Our devices must share a common user-interface approach tailored to each hardware form factor.
Of course, the promises of those words coupled with Nadella’s “best on Windows” assurance may betray the complexity of the process for the end user who simply wants his Windows phone, laptop or 2-in-1 to run all Microsoft apps in a way that elicits envy from users of their iOS and Android counterparts. We’re not there yet for all Microsoft apps. But in what may sound like a mantra or the Microsoft’s fan’s anthem: “It’s coming.”
Is there a middle ground?
One weakness that seems to have plagued Microsoft for many years is poor communication. This is not only true of my perception of their marketing in comparison to that of Apple and Samsung. I think it is also true in how they communicate or fail to communicate to their current and potential fans.
I’ve heard the concerns of Microsoft’s core supports and share some of them myself. Some of these can be addressed by providing information that someone less plugged into the pulse of the industry may have missed. Other concerns are best or only addressed satisfactorily by Microsoft. Would Nadella candidly meeting users where they are, with a direct address to the status and challenges of the “best on Windows” strategy, be helpful?
Is there a middle ground that can be bridged for fans who have championed the platform amid plunging market share, app exoduses and a deluge of negative press that has declared the death of their beloved platform? Admittedly, as they have waited for the manifestation of the “best on Windows” experience, encouraging progress has been made toward ambitious goals such as Nadella’s 2014 vision of an all-encompassing cloud-based platform:
Microsoft has a unique ability to harmonize the world’s devices, apps, docs, data and social networks in digital work and life experiences so that people are at the center and are empowered to do more and achieve more with what is becoming an increasingly scarce commodity – time!
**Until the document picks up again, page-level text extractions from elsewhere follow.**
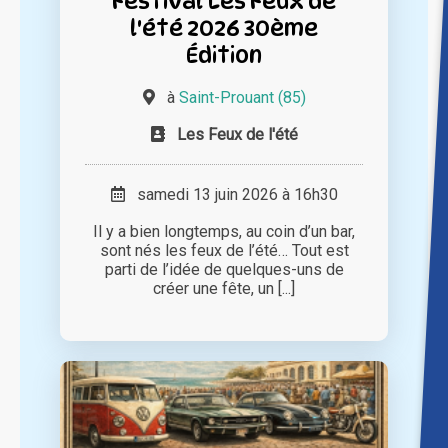
Festival Les Feux de
l'été 2026 30ème
Édition
à
Saint-Prouant (85)
Les Feux de l'été
samedi 13 juin 2026 à 16h30
Il y a bien longtemps, au coin d’un bar,
sont nés les feux de l’été… Tout est
parti de l’idée de quelques-uns de
créer une fête, un [...]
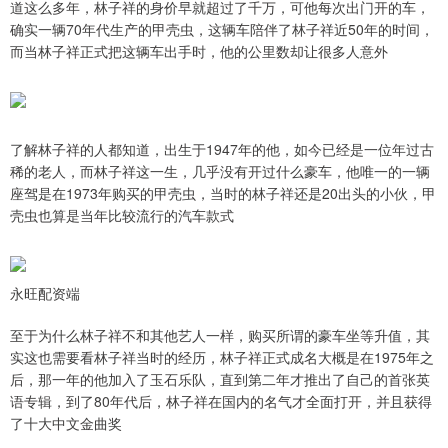
道这么多年，林子祥的身价早就超过了千万，可他每次出门开的车，
确实一辆70年代生产的甲壳虫，这辆车陪伴了林子祥近50年的时间，
而当林子祥正式把这辆车出手时，他的公里数却让很多人意外
了解林子祥的人都知道，出生于1947年的他，如今已经是一位年过古
稀的老人，而林子祥这一生，几乎没有开过什么豪车，他唯一的一辆
座驾是在1973年购买的甲壳虫，当时的林子祥还是20出头的小伙，甲
壳虫也算是当年比较流行的汽车款式
永旺配资端
至于为什么林子祥不和其他艺人一样，购买所谓的豪车坐等升值，其
实这也需要看林子祥当时的经历，林子祥正式成名大概是在1975年之
后，那一年的他加入了玉石乐队，直到第二年才推出了自己的首张英
语专辑，到了80年代后，林子祥在国内的名气才全面打开，并且获得
了十大中文金曲奖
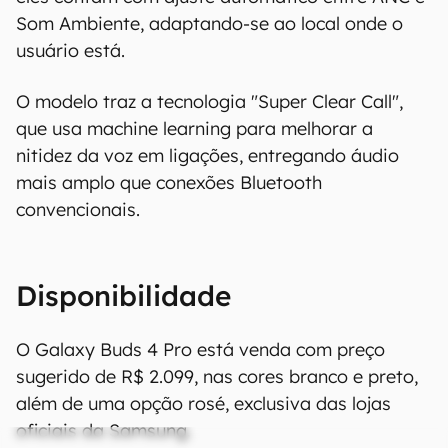
Som Ambiente, adaptando-se ao local onde o
usuário está.
O modelo traz a tecnologia "Super Clear Call",
que usa machine learning para melhorar a
nitidez da voz em ligações, entregando áudio
mais amplo que conexões Bluetooth
convencionais.
Disponibilidade
O Galaxy Buds 4 Pro está venda com preço
sugerido de R$ 2.099, nas cores branco e preto,
além de uma opção rosé, exclusiva das lojas
oficiais da Samsung.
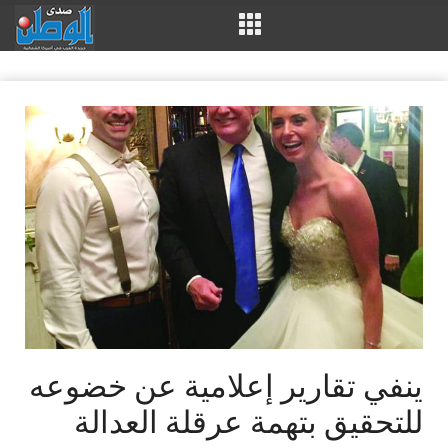
ينفي تقارير إعلامية عن خضوعه
للتحقيق بتهمة عرقلة العدالة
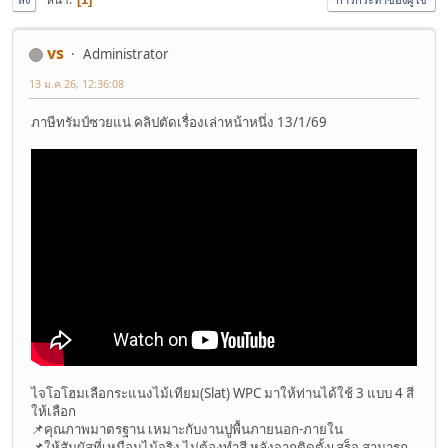
vs
Administrator
13 ม.ค 26, 12:36:08
ภาษีทรัมป์ซวยแน่ คลิปตัดเรื่องเล่าหน้าหนึ่ง 13/1/69
ไจโอโฮมเลือกระแนงไม้เทียม(Slat) WPC มาให้ท่านได้ใช้ 3 แบบ 4 สี
ให้เลือก
📌คุณภาพมาตรฐาน เหมาะกับงานปูพื้นภายนอก-ภายใน
📌ให้สัมผัสที่เหมือนไม้จริง ไม่ต้องทำสี หลังจากติดตั้งเสร็จ สามารถ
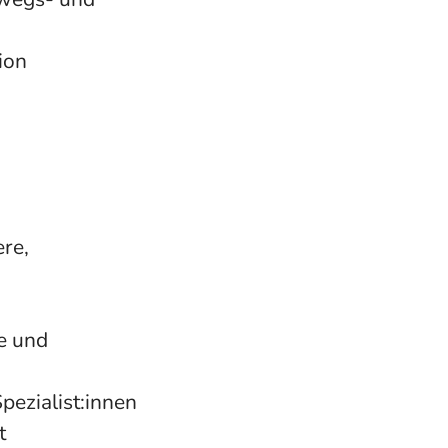
ion
ere,
e und
ezialist:innen
t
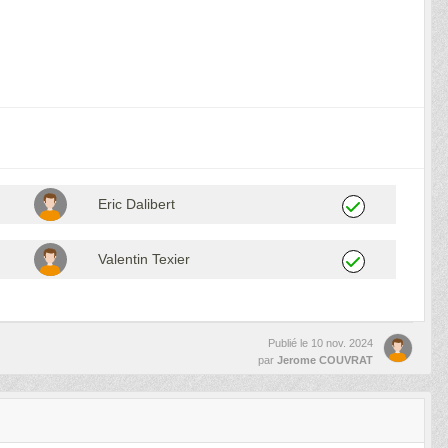
Eric Dalibert
Valentin Texier
Publié le
10 nov. 2024
par
Jerome COUVRAT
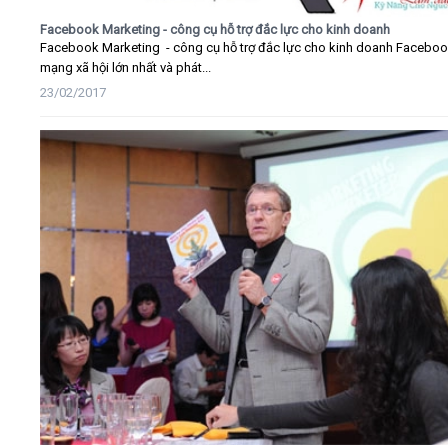
Facebook Marketing - công cụ hỗ trợ đắc lực cho kinh doanh
Facebook Marketing - công cụ hỗ trợ đắc lực cho kinh doanh Faceboo
mạng xã hội lớn nhất và phát...
23/02/2017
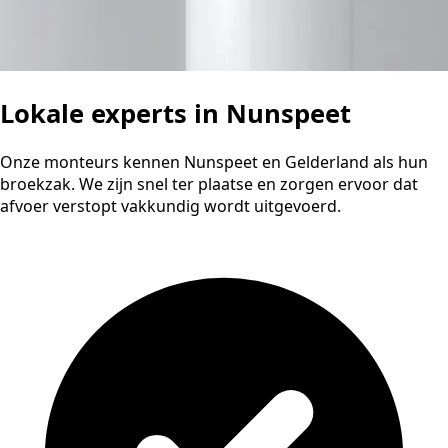
Lokale experts in Nunspeet
Onze monteurs kennen Nunspeet en Gelderland als hun
broekzak. We zijn snel ter plaatse en zorgen ervoor dat
afvoer verstopt vakkundig wordt uitgevoerd.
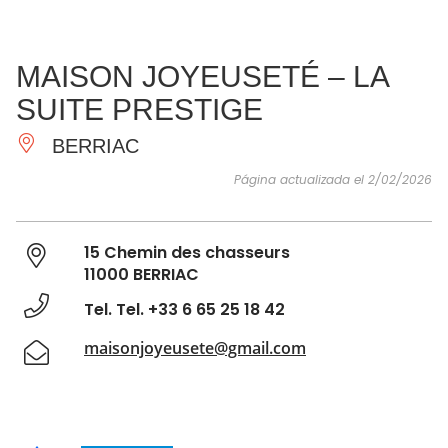
VER Y
IMPRESCINDIBLES
INSPIRACIONES
AGE
MAISON JOYEUSETÉ – LA
HACER
SUITE PRESTIGE
BERRIAC
Página actualizada el 2/02/2026
15 Chemin des chasseurs
11000 BERRIAC
Tel. Tel. +33 6 65 25 18 42
maisonjoyeusete@gmail.com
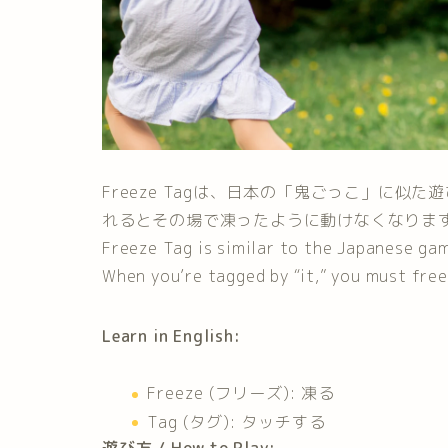
Freeze Tagは、日本の「鬼ごっこ」に
れるとその場で凍ったように動けなくなりま
Freeze Tag is similar to the Japanese game
When you’re tagged by “it,” you must free
Learn in English:
Freeze (フリーズ): 凍る
Tag (タグ): タッチする
遊び方 / How to Play:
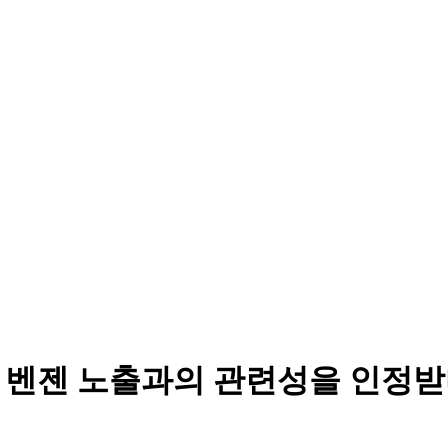
, 벤젠 노출과의 관련성을 인정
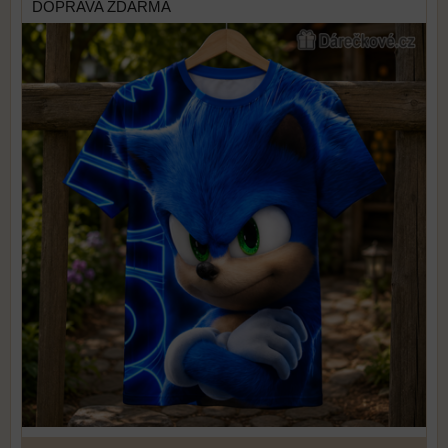
DOPRAVA ZDARMA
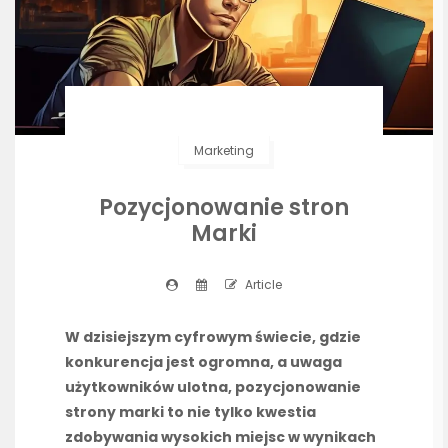
Marketing
Pozycjonowanie stron
Marki
Article
W dzisiejszym cyfrowym świecie, gdzie
konkurencja jest ogromna, a uwaga
użytkowników ulotna, pozycjonowanie
strony marki to nie tylko kwestia
zdobywania wysokich miejsc w wynikach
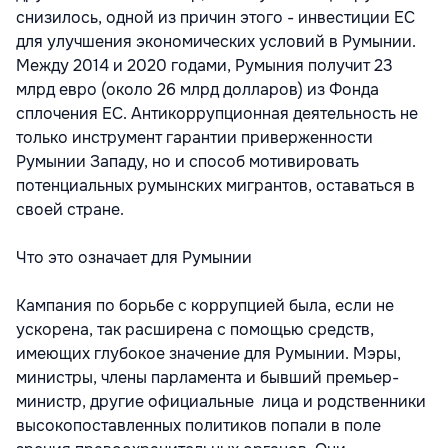
снизилось, одной из причин этого - инвестиции ЕС
для улучшения экономических условий в Румынии.
Между 2014 и 2020 годами, Румыния получит 23
млрд евро (около 26 млрд долларов) из Фонда
сплочения ЕС. Антикоррупционная деятельность не
только инструмент гарантии приверженности
Румынии Западу, но и способ мотивировать
потенциальных румынских мигрантов, оставаться в
своей стране.
Что это означает для Румынии
Кампания по борьбе с коррупцией была, если не
ускорена, так расширена с помощью средств,
имеющих глубокое значение для Румынии. Мэры,
министры, члены парламента и бывший премьер-
министр, другие официальные лица и родственники
высокопоставленных политиков попали в поле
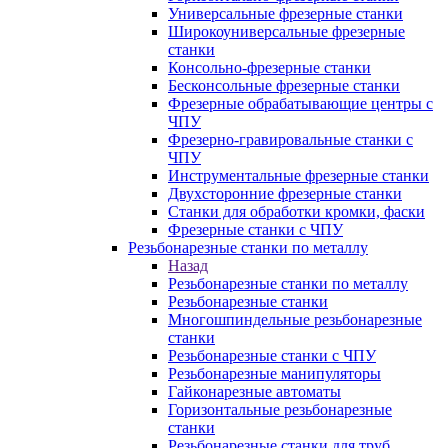
Универсальные фрезерные станки
Широкоуниверсальные фрезерные
станки
Консольно-фрезерные станки
Бесконсольные фрезерные станки
Фрезерные обрабатывающие центры с
ЧПУ
Фрезерно-гравировальные станки с
ЧПУ
Инструментальные фрезерные станки
Двухсторонние фрезерные станки
Станки для обработки кромки, фаски
Фрезерные станки с ЧПУ
Резьбонарезные станки по металлу
Назад
Резьбонарезные станки по металлу
Резьбонарезные станки
Многошпиндельные резьбонарезные
станки
Резьбонарезные станки с ЧПУ
Резьбонарезные манипуляторы
Гайконарезные автоматы
Горизонтальные резьбонарезные
станки
Резьбонарезные станки для труб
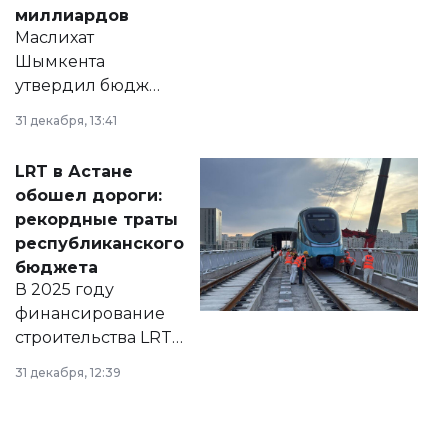
миллиардов
Маслихат
Шымкента
утвердил бюджет
города на 2026–
31 декабря, 13:41
2028 годы.
Соответствующий
LRT в Астане
документ
обошел дороги:
появился в базе
рекордные траты
нормативных
республиканского
правовых актов и
бюджета
на сайте маслихат
В 2025 году
города.
финансирование
строительства LRT
в Астане из
31 декабря, 12:39
республиканского
бюджета достигло
рекордных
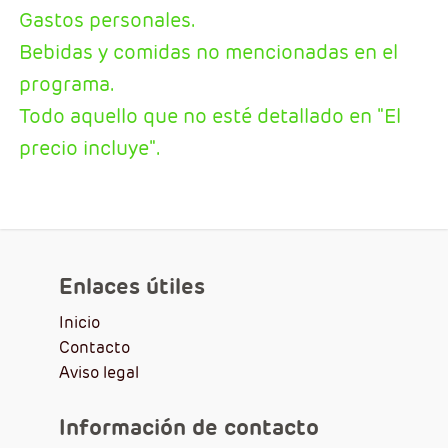
Gastos personales.
Bebidas y comidas no mencionadas en el
programa.
Todo aquello que no esté detallado en "El
precio incluye".
Enlaces útiles
Inicio
Contacto
Aviso legal
Información de contacto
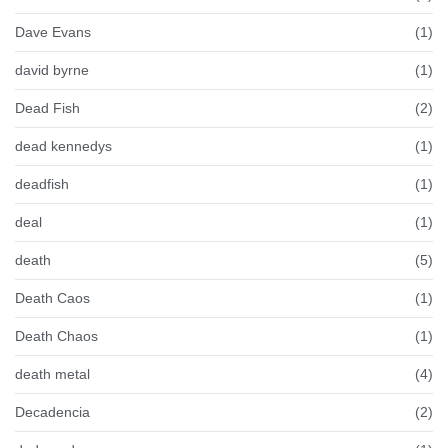
Dave Evans
(1)
david byrne
(1)
Dead Fish
(2)
dead kennedys
(1)
deadfish
(1)
deal
(1)
death
(5)
Death Caos
(1)
Death Chaos
(1)
death metal
(4)
Decadencia
(2)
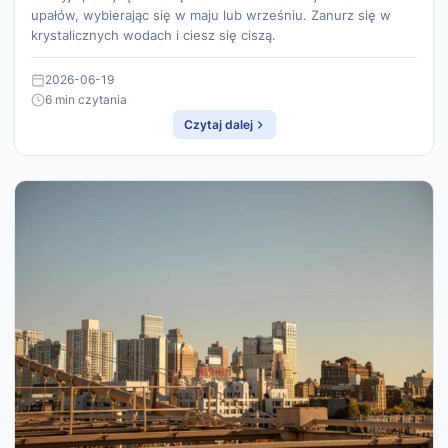
upałów, wybierając się w maju lub wrześniu. Zanurz się w
krystalicznych wodach i ciesz się ciszą.
2026-06-19
6 min czytania
Czytaj dalej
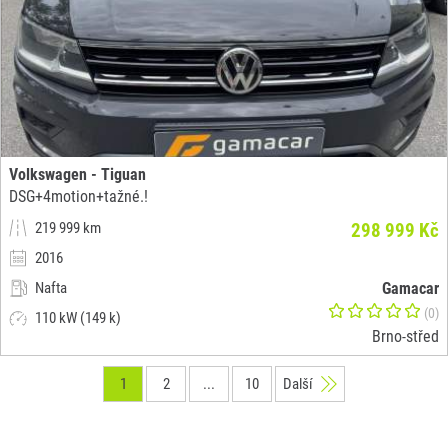
Volkswagen - Tiguan
DSG+4motion+tažné.!
219 999 km
298 999 Kč
2016
Nafta
Gamacar
(0)
110 kW (149 k)
Brno-střed
1
2
...
10
Další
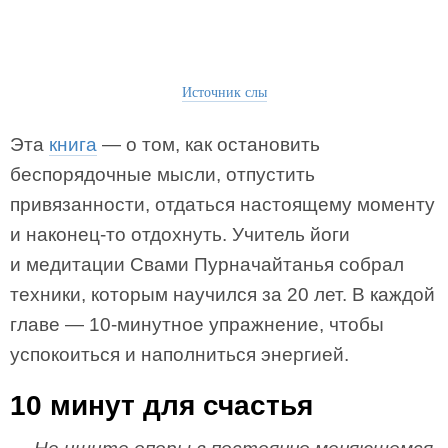
Источник слы
Эта
книга
— о том, как остановить
беспорядочные мысли, отпустить
привязанности, отдаться настоящему моменту
и наконец-то отдохнуть. Учитель йоги
и медитации Свами Пурначайтанья собрал
техники, которым научился за 20 лет. В каждой
главе — 10-минутное упражнение, чтобы
успокоиться и наполниться энергией.
10 минут для счастья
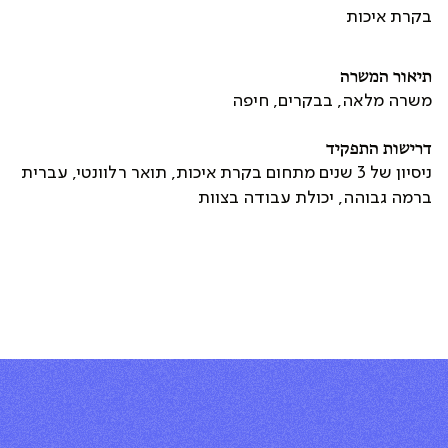
בקרת איכות
תיאור המשרה
משרה מלאה, בבקרים, חיפה
דרישות התפקיד
ניסיון של 3 שנים מתחום בקרת איכות, תואר רלוונטי, עברית
ברמה גבוהה, יכולת עבודה בצוות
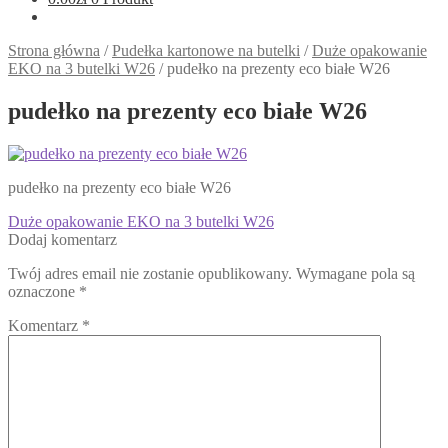
Strona główna
/
Pudełka kartonowe na butelki
/
Duże opakowanie
EKO na 3 butelki W26
/
pudełko na prezenty eco białe W26
pudełko na prezenty eco białe W26
pudełko na prezenty eco białe W26
Nawigacja
Poprzedni
Duże opakowanie EKO na 3 butelki W26
wpis:
Dodaj komentarz
wpisu
Twój adres email nie zostanie opublikowany.
Wymagane pola są
oznaczone
*
Komentarz
*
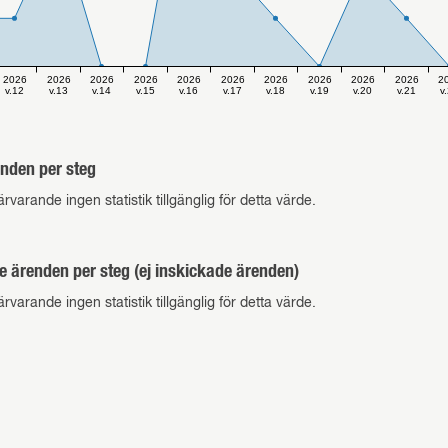
2026
2026
2026
2026
2026
2026
2026
2026
2026
2026
2
v.12
v.13
v.14
v.15
v.16
v.17
v.18
v.19
v.20
v.21
v
nden per steg
ärvarande ingen statistik tillgänglig för detta värde.
e ärenden per steg (ej inskickade ärenden)
ärvarande ingen statistik tillgänglig för detta värde.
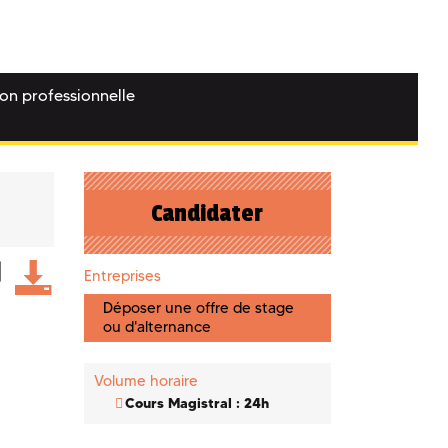
ion professionnelle
Candidater
Entreprises
Déposer une offre de stage
ou d'alternance
Volume horaire
Cours Magistral : 24h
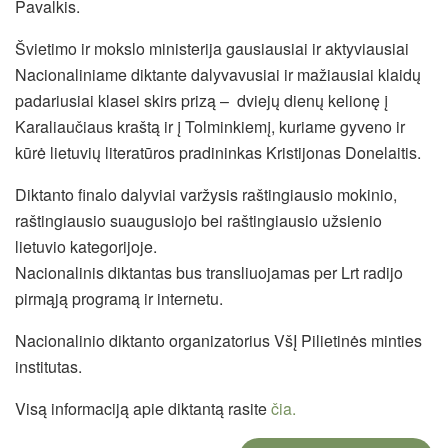
Pavalkis.
Švietimo ir mokslo ministerija gausiausiai ir aktyviausiai
Nacionaliniame diktante dalyvavusiai ir mažiausiai klaidų
padariusiai klasei skirs prizą – dviejų dienų kelionę į
Karaliaučiaus kraštą ir į Tolminkiemį, kuriame gyveno ir
kūrė lietuvių literatūros pradininkas Kristijonas Donelaitis.
Diktanto finalo dalyviai varžysis raštingiausio mokinio,
raštingiausio suaugusiojo bei raštingiausio užsienio
lietuvio kategorijoje.
Nacionalinis diktantas bus transliuojamas per Lrt radijo
pirmąją programą ir internetu.
Nacionalinio diktanto organizatorius VšĮ Pilietinės minties
institutas.
Visą informaciją apie diktantą rasite
čia.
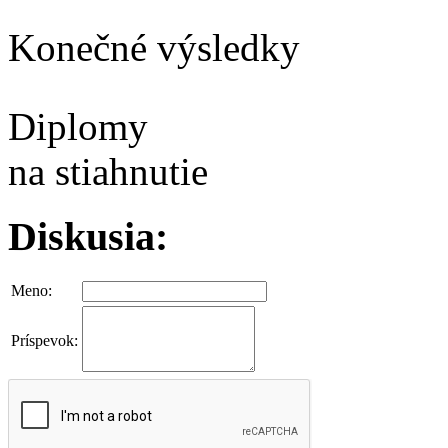
Konečné výsledky
Diplomy
na stiahnutie
Diskusia:
Meno:
Príspevok:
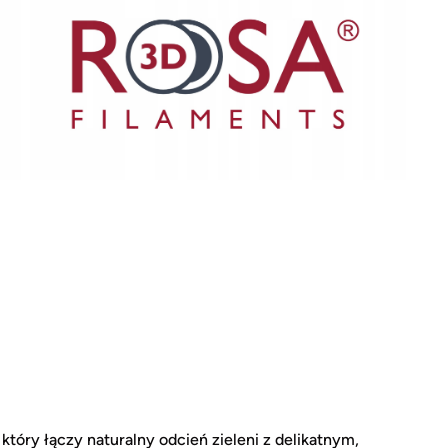
 który łączy naturalny odcień zieleni z delikatnym,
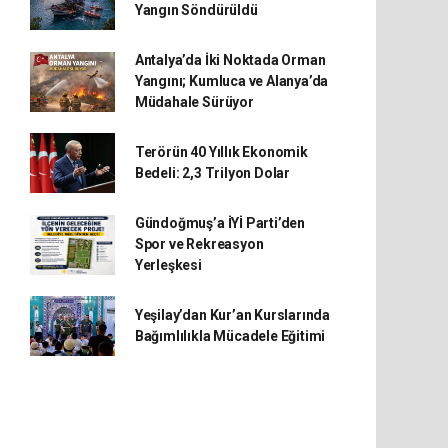
Yangın Söndürüldü
Antalya’da İki Noktada Orman
Yangını; Kumluca ve Alanya’da
Müdahale Sürüyor
Terörün 40 Yıllık Ekonomik
Bedeli: 2,3 Trilyon Dolar
Gündoğmuş’a İYİ Parti’den
Spor ve Rekreasyon
Yerleşkesi
Yeşilay’dan Kur’an Kurslarında
Bağımlılıkla Mücadele Eğitimi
Though by no means complete, Microsoft’s platform approach strategy has seen celebrated success in the cloud and its cross-platform endeavors. That said, I am confident that Microsoft is forging forward with a “best on Windows” strategy. I understand as many fans do, the complexity and challenges involved in the process.
The platform, though obviously moving forward has a perception problem.
Still, Windows phone is losing support from fans. Developer support of the UWP is underwhelming. The goal for one billion Windows 10 installs has been pushed out to some undetermined point. Apps are leaving the platform seemingly as fast as they roll in. And many users perceive that Microsoft has a greater interest in rival platforms than their own. The platform, though obviously moving forward in many respects, has a perception problem.
Moreover many mobile consumers who enjoy Microsoft apps on iOS and Android are woefully unaware that “best on Windows” is even a goal.
We are perhaps at a critical junction in Microsoft’s history where their unprecedented ambition and goals, unique challenges and obvious progress requires something equally unprecedented, ambitious and unique. Perhaps a “State of the Ecosystem” address that speaks directly to the “best on Windows goals,” challenges and progress is in order. Can Microsoft meet current and potential fans in the middle with a bold, candid and clear message?
Microsoft cannot continue “communication” as usual.
The UWP, Microsoft’s cross-platform pursuits and the best on Windows experience require a cohesive message to retain the industry’s confidence as Microsoft’s unique strategy endures unique and growing challenges. That confidence, though present for some OEMs, fans and developers, is waning for others. Redmond, in my opinion, cannot continue “communication” as usual.
I wonder if Satya Nadella, outside of the context of a scheduled conference or keynote speech, is open to such a unique, and in my opinion, needful address. Given the ecosystem’s perception problem, I sincerely hope that he is.